Knin is a historical town in the Šibenik-Knin county of Croatia, located near the source of the river Krka, in the Dalmatian hinterland, on the railroad Zagreb–Split. Knin rose to prominence twice in history, as a one-time capital of both the Kingdom of Croatia and briefly of the Republic of Serbian Krajina.
The city is of extreme importance for infrastructural reasons, as the railroads from the rest of Dalmatia and its cities of Zadar, Split and Šibenik pass through Knin, going north to the capital city of Croatia, Zagreb. Knin is mentioned for the first time in the 10th century in the history of Constantine Porphyrogenitus as the centre of a parish.
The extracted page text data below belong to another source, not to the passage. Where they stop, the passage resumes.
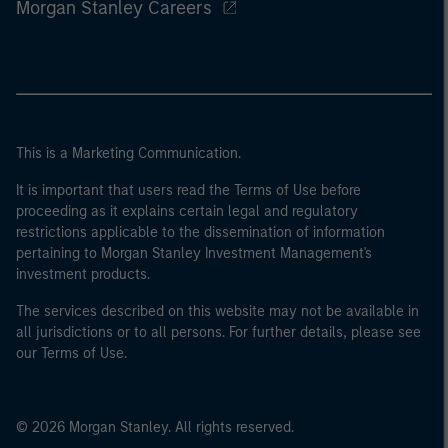
Morgan Stanley Careers
This is a Marketing Communication.
It is important that users read the Terms of Use before
proceeding as it explains certain legal and regulatory
restrictions applicable to the dissemination of information
pertaining to Morgan Stanley Investment Management's
investment products.
The services described on this website may not be available in
all jurisdictions or to all persons. For further details, please see
our Terms of Use.
© 2026 Morgan Stanley. All rights reserved.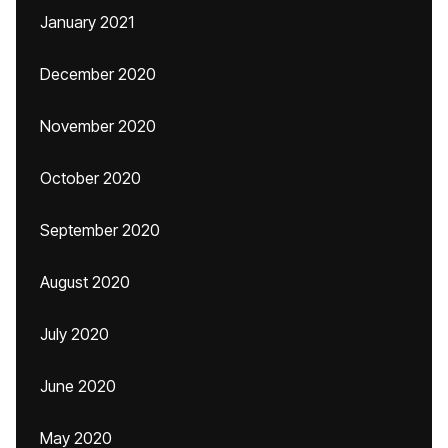
January 2021
December 2020
November 2020
October 2020
September 2020
August 2020
July 2020
June 2020
May 2020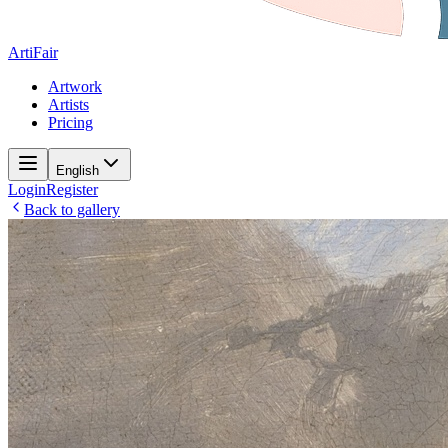
ArtiFair
Artwork
Artists
Pricing
English
Login
Register
Back to gallery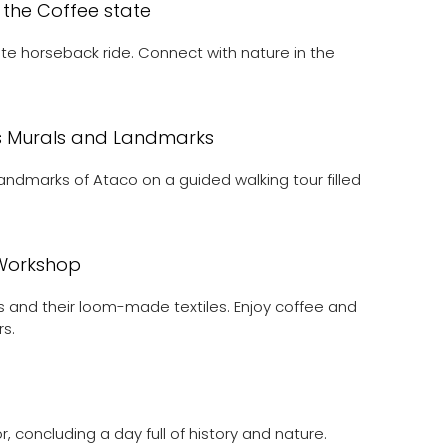
 the Coffee state
te horseback ride. Connect with nature in the
’s Murals and Landmarks
landmarks of Ataco on a guided walking tour filled
n Workshop
as and their loom-made textiles. Enjoy coffee and
rs.
 concluding a day full of history and nature.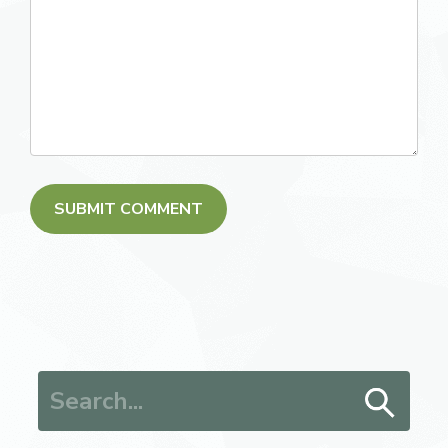
Search for: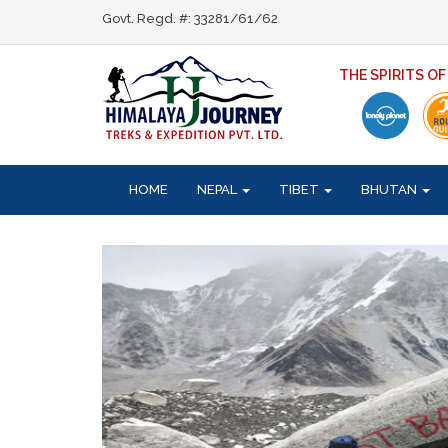
Govt. Regd. #: 33281/61/62
THE SPIRITS O
HOME
NEPAL
TIBET
BHUTAN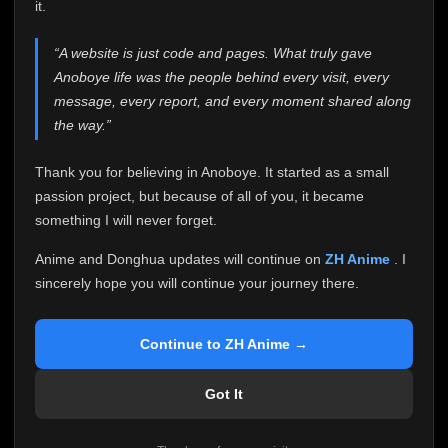
attention it truly deserves.
it.
Anoboye has always been more than just a website to
“A website is just code and pages. What truly gave
me. It started as a simple passion project, and because
Anoboye life was the people behind every visit, every
of your support, it grew into something I never imagined.
Every episode watched, every comment, every report,
message, every report, and every moment shared along
every request, every kind message, and every person
the way.”
who chose Anoboye over countless other websites
helped make this community what it became.
Thank you for believing in Anoboye. It started as a small
Because I can no longer maintain it the way it deserves,
passion project, but because of all of you, it became
I've made the difficult decision to stop updating
something I will never forget.
Anoboye. Rather than leaving the site half-maintained
with inconsistent updates, I believe it's better to be
Anime and Donghua updates will continue on
ZH Anime
. I
honest with everyone.
sincerely hope you will continue your journey there.
Please Continue Your Journey on ZH Anime
If you've been watching Anime and Donghua on
Continue to ZH Anime →
Anoboye, I sincerely hope you'll continue your
journey on
ZH Anime
. It was built to provide
Got It
reliable automatic updates, so new episodes will
continue to be available there.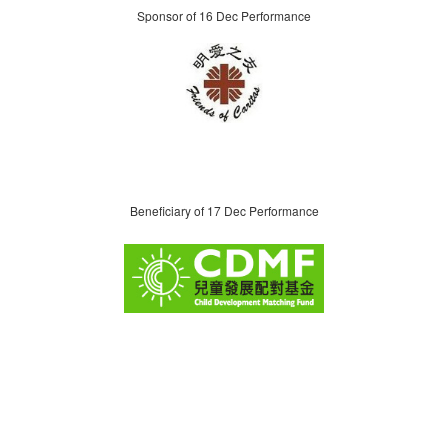
Sponsor of 16 Dec Performance
Beneficiary of 17 Dec Performance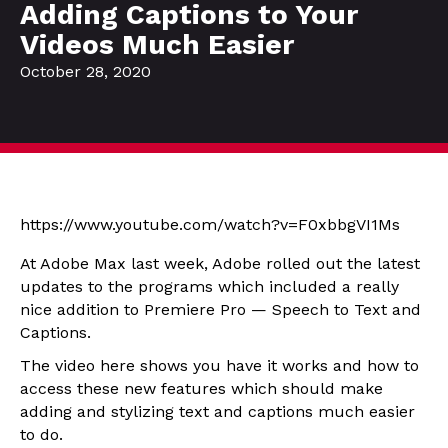
Adding Captions to Your
Videos Much Easier
October 28, 2020
https://www.youtube.com/watch?v=F0xbbgVI1Ms
At Adobe Max last week, Adobe rolled out the latest
updates to the programs which included a really
nice addition to Premiere Pro — Speech to Text and
Captions.
The video here shows you have it works and how to
access these new features which should make
adding and stylizing text and captions much easier
to do.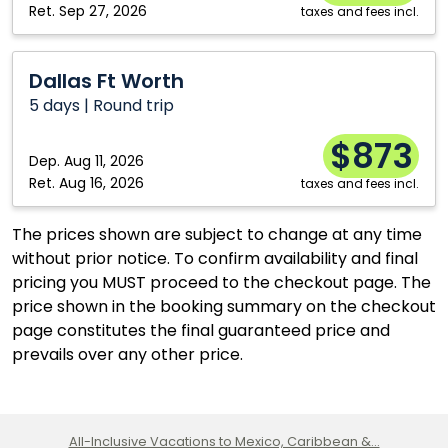
Ret.
Sep 27, 2026
taxes and fees incl.
Dallas
Dallas Ft Worth
Ft
5 days | Round trip
Worth
$873
Dep.
Aug 11, 2026
Ret.
Aug 16, 2026
taxes and fees incl.
The prices shown are subject to change at any time
without prior notice. To confirm availability and final
pricing you MUST proceed to the checkout page. The
price shown in the booking summary on the checkout
page constitutes the final guaranteed price and
prevails over any other price.
All-Inclusive Vacations to Mexico, Caribbean &...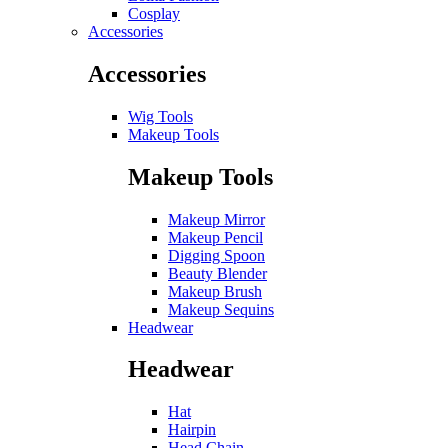
Cosplay
Accessories
Accessories
Wig Tools
Makeup Tools
Makeup Tools
Makeup Mirror
Makeup Pencil
Digging Spoon
Beauty Blender
Makeup Brush
Makeup Sequins
Headwear
Headwear
Hat
Hairpin
Head Chain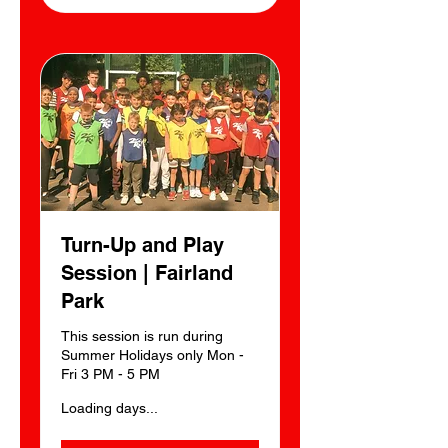
Turn-Up and Play
Session | Fairland
Park
This session is run during
Summer Holidays only Mon -
Fri 3 PM - 5 PM
Loading days...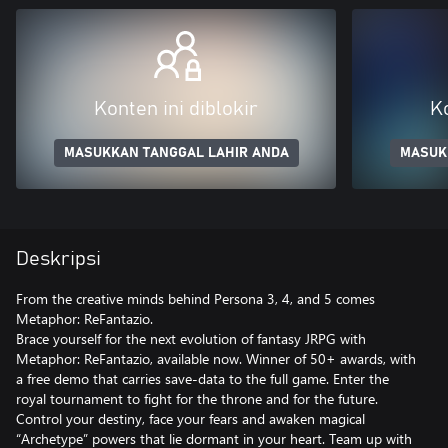
Konten ini diblokir
Ko
MASUKKAN TANGGAL LAHIR ANDA
MASUK
Deskripsi
From the creative minds behind Persona 3, 4, and 5 comes
Metaphor: ReFantazio.
Brace yourself for the next evolution of fantasy JRPG with
Metaphor: ReFantazio, available now. Winner of 50+ awards, with
a free demo that carries save-data to the full game. Enter the
royal tournament to fight for the throne and for the future.
Control your destiny, face your fears and awaken magical
“Archetype” powers that lie dormant in your heart. Team up with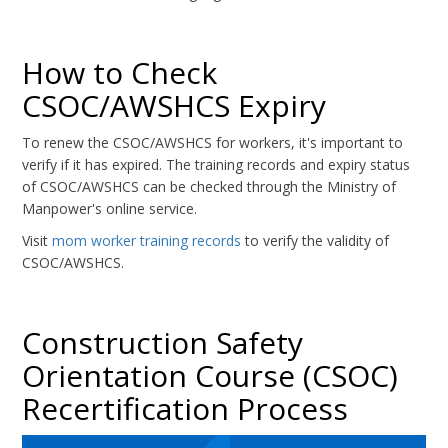
How to Check
CSOC/AWSHCS Expiry
To renew the CSOC/AWSHCS for workers, it's important to
verify if it has expired. The training records and expiry status
of CSOC/AWSHCS can be checked through the Ministry of
Manpower's online service.
Visit
mom worker training records
to verify the validity of
CSOC/AWSHCS.
Construction Safety
Orientation Course (CSOC)
Recertification Process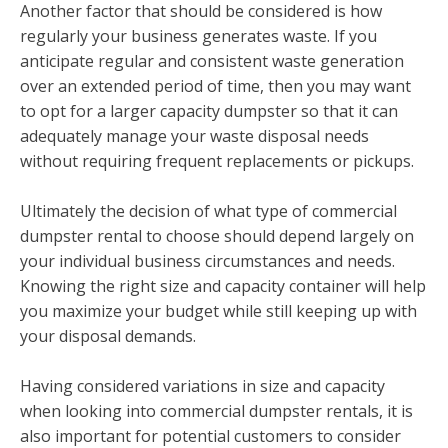
Another factor that should be considered is how
regularly your business generates waste. If you
anticipate regular and consistent waste generation
over an extended period of time, then you may want
to opt for a larger capacity dumpster so that it can
adequately manage your waste disposal needs
without requiring frequent replacements or pickups.
Ultimately the decision of what type of commercial
dumpster rental to choose should depend largely on
your individual business circumstances and needs.
Knowing the right size and capacity container will help
you maximize your budget while still keeping up with
your disposal demands.
Having considered variations in size and capacity
when looking into commercial dumpster rentals, it is
also important for potential customers to consider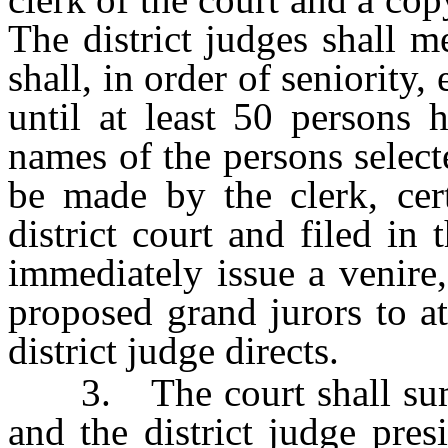
The district judges shall m
shall, in order of seniority,
until at least 50 persons 
names of the persons selec
be made by the clerk, cert
district court and filed in 
immediately issue a venire
proposed grand jurors to at
district judge directs.
3. The court shall summ
and the district judge pre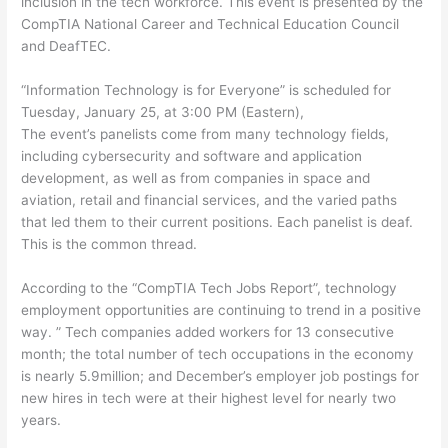
inclusion in the tech workforce. This event is presented by the
CompTIA National Career and Technical Education Council
and DeafTEC.
“Information Technology is for Everyone” is scheduled for
Tuesday, January 25, at 3:00 PM (Eastern),
The event’s panelists come from many technology fields,
including cybersecurity and software and application
development, as well as from companies in space and
aviation, retail and financial services, and the varied paths
that led them to their current positions. Each panelist is deaf.
This is the common thread.
According to the “CompTIA Tech Jobs Report”, technology
employment opportunities are continuing to trend in a positive
way. ” Tech companies added workers for 13 consecutive
month; the total number of tech occupations in the economy
is nearly 5.9million; and December’s employer job postings for
new hires in tech were at their highest level for nearly two
years.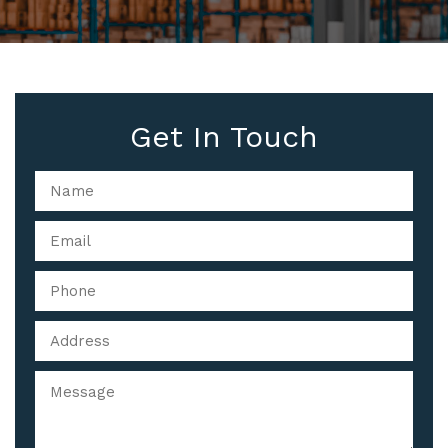
Get In Touch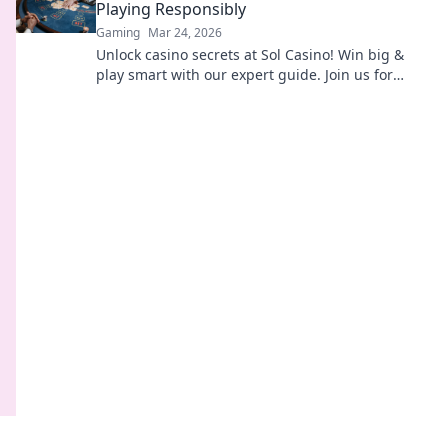
Playing Responsibly
Gaming
Mar 24, 2026
Unlock casino secrets at Sol Casino! Win big &
play smart with our expert guide. Join us for
thrilling games & responsible fun.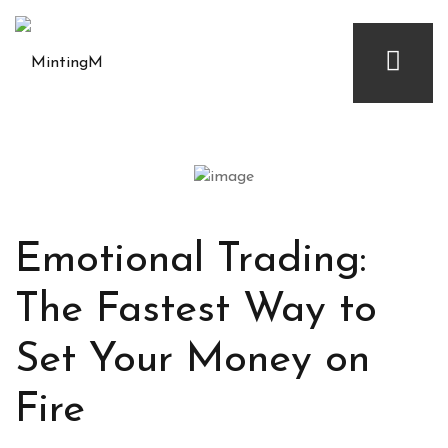
Emotional Trading:
The Fastest Way to
Set Your Money on
Fire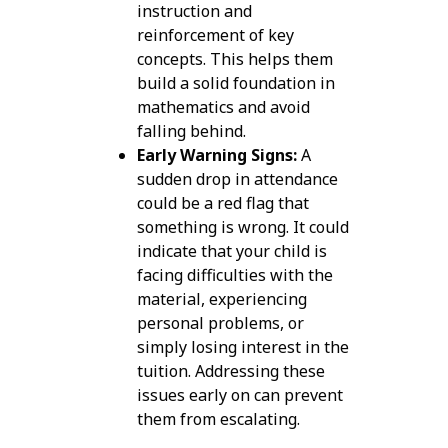
instruction and
reinforcement of key
concepts. This helps them
build a solid foundation in
mathematics and avoid
falling behind.
Early Warning Signs:
A
sudden drop in attendance
could be a red flag that
something is wrong. It could
indicate that your child is
facing difficulties with the
material, experiencing
personal problems, or
simply losing interest in the
tuition. Addressing these
issues early on can prevent
them from escalating.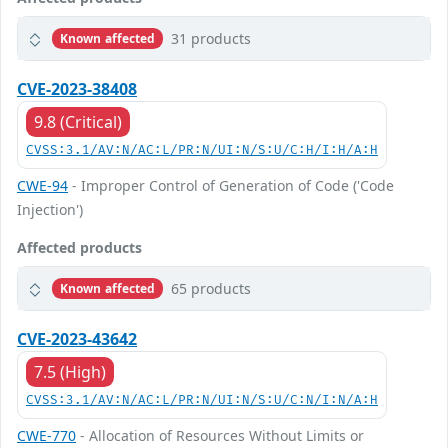
31 products
Known affected
CVE-2023-38408
9.8 (Critical)
CVSS:3.1/AV:N/AC:L/PR:N/UI:N/S:U/C:H/I:H/A:H
CWE-94
- Improper Control of Generation of Code ('Code
Injection')
Affected products
65 products
Known affected
CVE-2023-43642
7.5 (High)
CVSS:3.1/AV:N/AC:L/PR:N/UI:N/S:U/C:N/I:N/A:H
CWE-770
- Allocation of Resources Without Limits or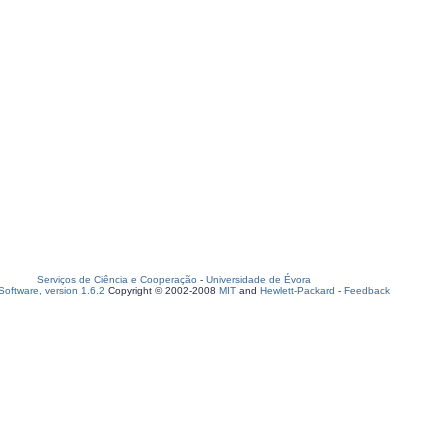
Serviços de Ciência e Cooperação
-
Universidade de Évora
oftware, version 1.6.2
Copyright © 2002-2008
MIT
and
Hewlett-Packard
-
Feedback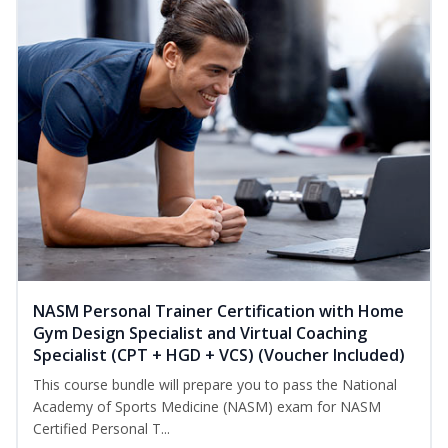
NASM Personal Trainer Certification with Home
Gym Design Specialist and Virtual Coaching
Specialist (CPT + HGD + VCS) (Voucher Included)
This course bundle will prepare you to pass the National
Academy of Sports Medicine (NASM) exam for NASM
Certified Personal T...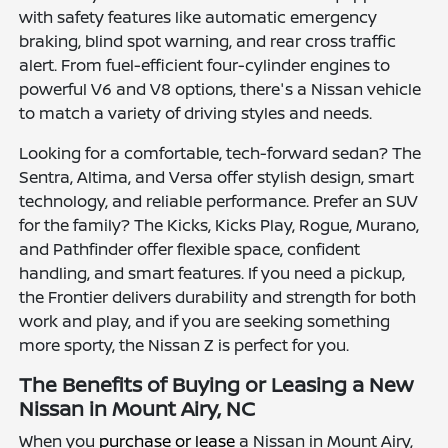
with safety features like automatic emergency
braking, blind spot warning, and rear cross traffic
alert. From fuel-efficient four-cylinder engines to
powerful V6 and V8 options, there's a Nissan vehicle
to match a variety of driving styles and needs.
Looking for a comfortable, tech-forward sedan? The
Sentra, Altima, and Versa offer stylish design, smart
technology, and reliable performance. Prefer an SUV
for the family? The Kicks, Kicks Play, Rogue, Murano,
and Pathfinder offer flexible space, confident
handling, and smart features. If you need a pickup,
the Frontier delivers durability and strength for both
work and play, and if you are seeking something
more sporty, the Nissan Z is perfect for you.
The Benefits of Buying or Leasing a New
Nissan in Mount Airy, NC
When you
purchase or lease
a Nissan in Mount Airy,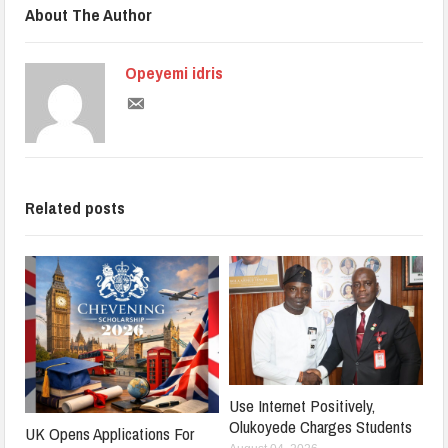
About The Author
Opeyemi idris
Related posts
Use Internet Positively,
Olukoyede Charges Students
UK Opens Applications For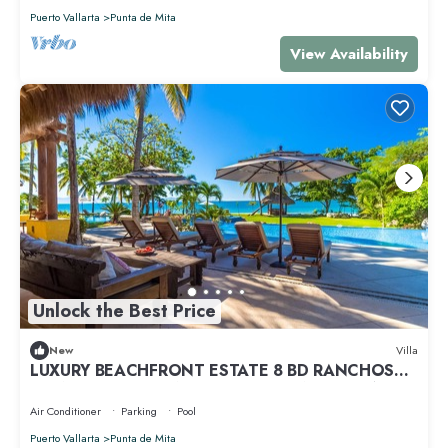
Puerto Vallarta
Punta de Mita
View Availability
Unlock the Best Price
New
Villa
LUXURY BEACHFRONT ESTATE 8 BD RANCHOS
ESTATES FULLY STAFFED, RESORT ACCESS INCL
Air Conditioner
Parking
Pool
Puerto Vallarta
Punta de Mita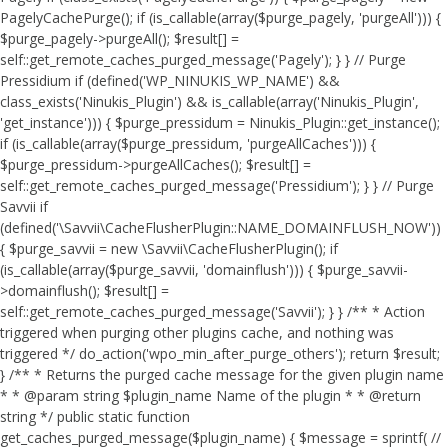
PagelyCachePurge(); if (is_callable(array($purge_pagely, 'purgeAll'))) {
$purge_pagely->purgeAll(); $result[] =
self::get_remote_caches_purged_message('Pagely'); } } // Purge
Pressidium if (defined('WP_NINUKIS_WP_NAME') &&
class_exists('Ninukis_Plugin') && is_callable(array('Ninukis_Plugin',
'get_instance'))) { $purge_pressidum = Ninukis_Plugin::get_instance();
if (is_callable(array($purge_pressidum, 'purgeAllCaches'))) {
$purge_pressidum->purgeAllCaches(); $result[] =
self::get_remote_caches_purged_message('Pressidium'); } } // Purge
Savvii if
(defined('\Savvii\CacheFlusherPlugin::NAME_DOMAINFLUSH_NOW'))
{ $purge_savvii = new \Savvii\CacheFlusherPlugin(); if
(is_callable(array($purge_savvii, 'domainflush'))) { $purge_savvii-
>domainflush(); $result[] =
self::get_remote_caches_purged_message('Savvii'); } } /** * Action
triggered when purging other plugins cache, and nothing was
triggered */ do_action('wpo_min_after_purge_others'); return $result;
} /** * Returns the purged cache message for the given plugin name
* * @param string $plugin_name Name of the plugin * * @return
string */ public static function
get_caches_purged_message($plugin_name) { $message = sprintf( //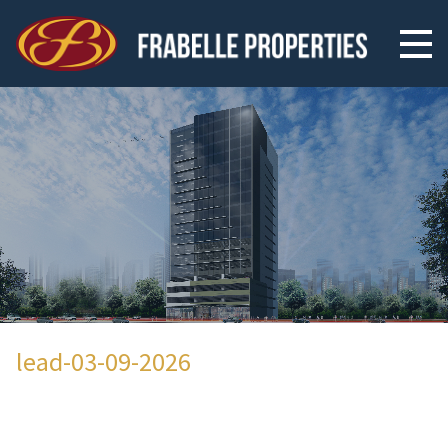
lead-03-09-2026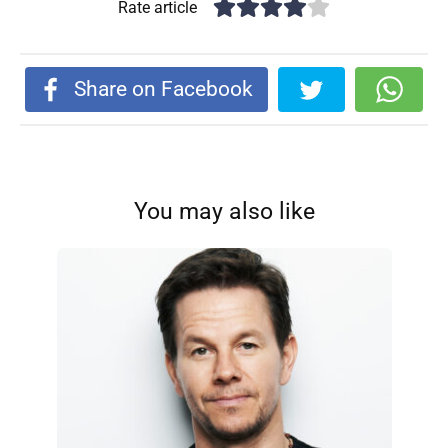
Rate article
Share on Facebook
You may also like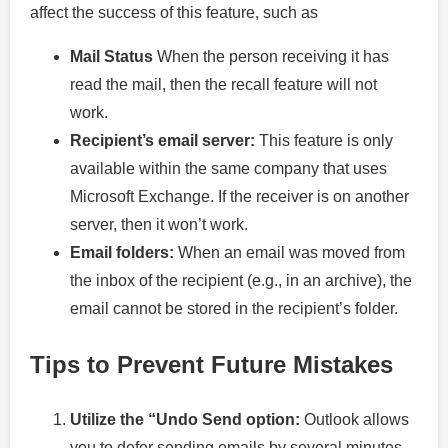
affect the success of this feature, such as
Mail Status
When the person receiving it has
read the mail, then the recall feature will not
work.
Recipient’s email server:
This feature is only
available within the same company that uses
Microsoft Exchange. If the receiver is on another
server, then it won’t work.
Email folders:
When an email was moved from
the inbox of the recipient (e.g., in an archive), the
email cannot be stored in the recipient’s folder.
Tips to Prevent Future Mistakes
Utilize the “Undo Send option:
Outlook allows
you to defer sending emails by several minutes.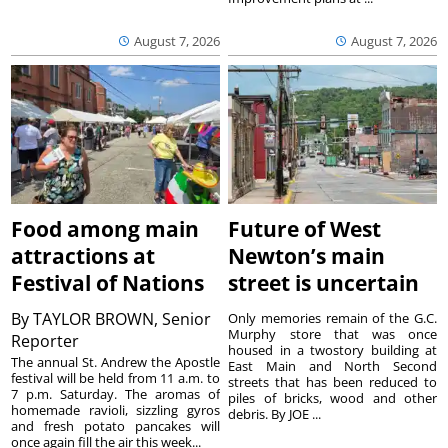
August 7, 2026
August 7, 2026
Food among main
Future of West
attractions at
Newton’s main
Festival of Nations
street is uncertain
By
TAYLOR BROWN, Senior
Only memories remain of the G.C.
Murphy store that was once
Reporter
housed in a twostory building at
The annual St. Andrew the Apostle
East Main and North Second
festival will be held from 11 a.m. to
streets that has been reduced to
7 p.m. Saturday. The aromas of
piles of bricks, wood and other
homemade ravioli, sizzling gyros
debris. By JOE ...
and fresh potato pancakes will
once again fill the air this week...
A Croatian diocese of Knin was founded 1040 and its jurisdiction extended to the Drava river, with the "Croatian bishop" at its head.
Knin was also the capital of the Kingdom of Croatia around 1080 during the rule of King Dmitar Zvonimir. At the entrance of Knin, the town sign has an inscription stating "Welcome to Knin, town of King Dmitar Zvonimir". This heritage has led to Knin being known as the "City of Croatian Kings" or "Zvonimir's City" (Zvonimirov grad). Between the 10th and the 13th century, Knin was a notable military fort.
The huge 10th century medieval Knin Fortress on Mt. Spas dominates the centre of town, and its present aspect dates back to the beginning of the 18th century. It is one of the largest fortification buildings in Dalmatia and is divided into the upper, middle and lower town, connected by drawbridges.